Snow White’s mother wished for a daughter whose skin was as white as snow, lips as red as blood, hair as black as a ravens wings, with the strength of the rose that she pricked her finger on. Shortly thereafter Snow White was born.  All was well and good until the queen died during a harsh winter.  The king mourned his wife, until one day he was drawn out to war.  The forces of the opposition were magical and they were quickly defeated by the kings forces.  The king discovered Ravenna chained in a carriage, and was so overcome with her beauty that he married her the next day.  As they lay in bed, she told him about how men use women and suck the life out of them, just before she thrust a dagger into his heart. With the king dead, it was easy to overrun the castle and imprison Snow White.  In the years that followed, Ravenna consumed the youth of the villagers to maintain her strength — until one day — the mirror told her that now that Snow White had reached adult hood that she was more fair than her.  Thus began Ravenna’s mission to kill Snow White. 

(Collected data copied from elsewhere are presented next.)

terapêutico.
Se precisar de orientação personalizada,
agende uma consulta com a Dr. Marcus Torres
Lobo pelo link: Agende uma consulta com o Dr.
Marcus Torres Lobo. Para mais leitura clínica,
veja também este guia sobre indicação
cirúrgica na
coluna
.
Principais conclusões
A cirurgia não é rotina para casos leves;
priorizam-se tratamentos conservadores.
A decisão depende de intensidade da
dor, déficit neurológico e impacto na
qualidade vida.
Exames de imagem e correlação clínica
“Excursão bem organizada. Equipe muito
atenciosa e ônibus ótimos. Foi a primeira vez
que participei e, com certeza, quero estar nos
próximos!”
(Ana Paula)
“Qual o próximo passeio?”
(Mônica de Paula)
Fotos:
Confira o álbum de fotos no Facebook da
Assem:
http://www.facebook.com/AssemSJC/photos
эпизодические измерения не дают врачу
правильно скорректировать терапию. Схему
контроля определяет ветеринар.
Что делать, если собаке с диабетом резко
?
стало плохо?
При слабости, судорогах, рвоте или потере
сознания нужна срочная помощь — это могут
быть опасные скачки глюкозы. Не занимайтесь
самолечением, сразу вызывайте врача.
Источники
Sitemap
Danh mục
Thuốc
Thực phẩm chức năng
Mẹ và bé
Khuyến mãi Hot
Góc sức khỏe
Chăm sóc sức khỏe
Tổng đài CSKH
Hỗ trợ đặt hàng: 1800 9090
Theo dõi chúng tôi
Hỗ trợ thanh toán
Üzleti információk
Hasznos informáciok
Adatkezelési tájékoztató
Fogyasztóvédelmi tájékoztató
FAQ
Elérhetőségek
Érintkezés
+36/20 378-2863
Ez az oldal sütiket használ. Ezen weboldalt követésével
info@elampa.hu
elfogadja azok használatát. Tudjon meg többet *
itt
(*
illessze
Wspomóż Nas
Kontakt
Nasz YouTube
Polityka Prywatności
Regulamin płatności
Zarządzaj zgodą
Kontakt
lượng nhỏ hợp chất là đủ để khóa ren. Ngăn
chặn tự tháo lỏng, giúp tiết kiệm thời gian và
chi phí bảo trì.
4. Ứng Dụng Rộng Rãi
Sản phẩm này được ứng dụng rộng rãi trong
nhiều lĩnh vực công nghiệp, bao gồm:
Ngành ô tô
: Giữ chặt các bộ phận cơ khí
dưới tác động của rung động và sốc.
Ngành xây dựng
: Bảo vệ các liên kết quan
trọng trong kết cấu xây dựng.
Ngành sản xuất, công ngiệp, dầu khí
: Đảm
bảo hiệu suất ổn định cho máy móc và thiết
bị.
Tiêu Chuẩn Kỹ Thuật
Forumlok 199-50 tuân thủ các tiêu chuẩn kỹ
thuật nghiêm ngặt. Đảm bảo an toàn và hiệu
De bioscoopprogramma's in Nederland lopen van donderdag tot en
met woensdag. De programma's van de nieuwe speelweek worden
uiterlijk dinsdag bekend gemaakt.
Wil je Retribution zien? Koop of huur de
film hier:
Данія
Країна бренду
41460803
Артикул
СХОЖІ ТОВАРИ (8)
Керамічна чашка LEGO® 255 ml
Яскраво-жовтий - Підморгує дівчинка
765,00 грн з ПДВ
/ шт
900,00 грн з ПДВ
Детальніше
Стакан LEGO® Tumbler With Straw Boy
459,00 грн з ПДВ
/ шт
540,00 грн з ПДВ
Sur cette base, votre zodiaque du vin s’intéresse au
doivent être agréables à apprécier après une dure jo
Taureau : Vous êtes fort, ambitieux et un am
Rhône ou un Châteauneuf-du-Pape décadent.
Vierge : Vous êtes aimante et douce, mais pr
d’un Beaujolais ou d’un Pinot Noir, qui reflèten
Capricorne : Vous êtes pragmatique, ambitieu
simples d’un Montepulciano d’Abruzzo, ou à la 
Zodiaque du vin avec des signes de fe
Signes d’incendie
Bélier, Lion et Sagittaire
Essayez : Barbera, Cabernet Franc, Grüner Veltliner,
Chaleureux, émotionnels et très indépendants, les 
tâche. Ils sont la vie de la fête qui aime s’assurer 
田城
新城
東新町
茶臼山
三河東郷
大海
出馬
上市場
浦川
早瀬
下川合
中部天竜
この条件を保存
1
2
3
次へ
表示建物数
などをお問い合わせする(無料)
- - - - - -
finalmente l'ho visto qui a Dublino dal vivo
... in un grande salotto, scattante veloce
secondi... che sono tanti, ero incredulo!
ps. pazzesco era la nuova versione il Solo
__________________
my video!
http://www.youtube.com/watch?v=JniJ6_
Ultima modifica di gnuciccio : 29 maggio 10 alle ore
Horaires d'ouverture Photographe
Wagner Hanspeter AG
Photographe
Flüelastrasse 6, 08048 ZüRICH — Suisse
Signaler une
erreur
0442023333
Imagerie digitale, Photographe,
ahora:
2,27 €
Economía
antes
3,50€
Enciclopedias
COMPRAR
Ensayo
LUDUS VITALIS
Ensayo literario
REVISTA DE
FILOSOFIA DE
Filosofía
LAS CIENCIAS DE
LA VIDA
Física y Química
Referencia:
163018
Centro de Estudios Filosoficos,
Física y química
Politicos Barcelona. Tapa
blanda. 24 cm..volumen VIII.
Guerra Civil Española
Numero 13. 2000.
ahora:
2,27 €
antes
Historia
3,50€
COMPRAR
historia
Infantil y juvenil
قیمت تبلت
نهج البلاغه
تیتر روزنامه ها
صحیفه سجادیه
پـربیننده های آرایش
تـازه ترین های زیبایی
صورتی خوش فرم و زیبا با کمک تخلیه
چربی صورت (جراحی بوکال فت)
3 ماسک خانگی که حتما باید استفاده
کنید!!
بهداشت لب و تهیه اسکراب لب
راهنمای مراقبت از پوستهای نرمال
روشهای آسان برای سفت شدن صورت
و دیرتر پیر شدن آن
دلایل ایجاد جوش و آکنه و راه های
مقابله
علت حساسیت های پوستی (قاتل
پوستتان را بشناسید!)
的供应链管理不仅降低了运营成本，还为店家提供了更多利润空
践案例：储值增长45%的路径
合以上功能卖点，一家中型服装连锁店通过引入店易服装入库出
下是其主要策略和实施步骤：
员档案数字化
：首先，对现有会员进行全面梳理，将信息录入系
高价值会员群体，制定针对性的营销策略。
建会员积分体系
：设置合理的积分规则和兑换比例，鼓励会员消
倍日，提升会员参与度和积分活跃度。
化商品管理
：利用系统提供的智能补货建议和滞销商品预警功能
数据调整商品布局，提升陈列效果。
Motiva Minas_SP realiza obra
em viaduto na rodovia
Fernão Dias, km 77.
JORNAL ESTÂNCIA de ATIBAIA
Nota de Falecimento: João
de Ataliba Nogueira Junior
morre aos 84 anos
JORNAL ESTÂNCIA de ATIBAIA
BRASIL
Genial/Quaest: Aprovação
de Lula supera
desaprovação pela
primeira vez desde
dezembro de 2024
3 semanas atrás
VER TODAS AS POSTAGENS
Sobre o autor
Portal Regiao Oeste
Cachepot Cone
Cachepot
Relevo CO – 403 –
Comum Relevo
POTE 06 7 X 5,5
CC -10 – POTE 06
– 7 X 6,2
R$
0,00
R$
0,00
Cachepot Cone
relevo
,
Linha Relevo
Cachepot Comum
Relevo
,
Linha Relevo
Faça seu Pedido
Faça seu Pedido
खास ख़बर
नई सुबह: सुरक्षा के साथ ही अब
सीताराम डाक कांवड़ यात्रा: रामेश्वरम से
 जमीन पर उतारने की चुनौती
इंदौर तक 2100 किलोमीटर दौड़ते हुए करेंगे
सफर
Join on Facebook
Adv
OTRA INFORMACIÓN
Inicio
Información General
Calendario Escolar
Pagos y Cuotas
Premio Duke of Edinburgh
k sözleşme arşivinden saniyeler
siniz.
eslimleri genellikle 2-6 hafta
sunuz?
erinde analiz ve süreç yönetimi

In order to add a twist to the story, Snow White’s escape was wrapped around the idea of the people rebelling under Ravenna’s oppression.  Essentially, Snow White became the chosen one that everyone adored virtually on sight, to the point of pledging their lives to her service. Even the vicious troll did not have it in his heart to kill or otherwise maim Snow White, so enthralled was he with her heart and her beauty. Snow White didn’t have to do a damn thing to earn their loyalty, but be born a special snowflake. This is hardly a positive re-envisioning of the classic tale.  Her only personality trait throughout the movie was the pureness of her heart.  Do we really need another movie promoting the pureness and beauty of White womanhood?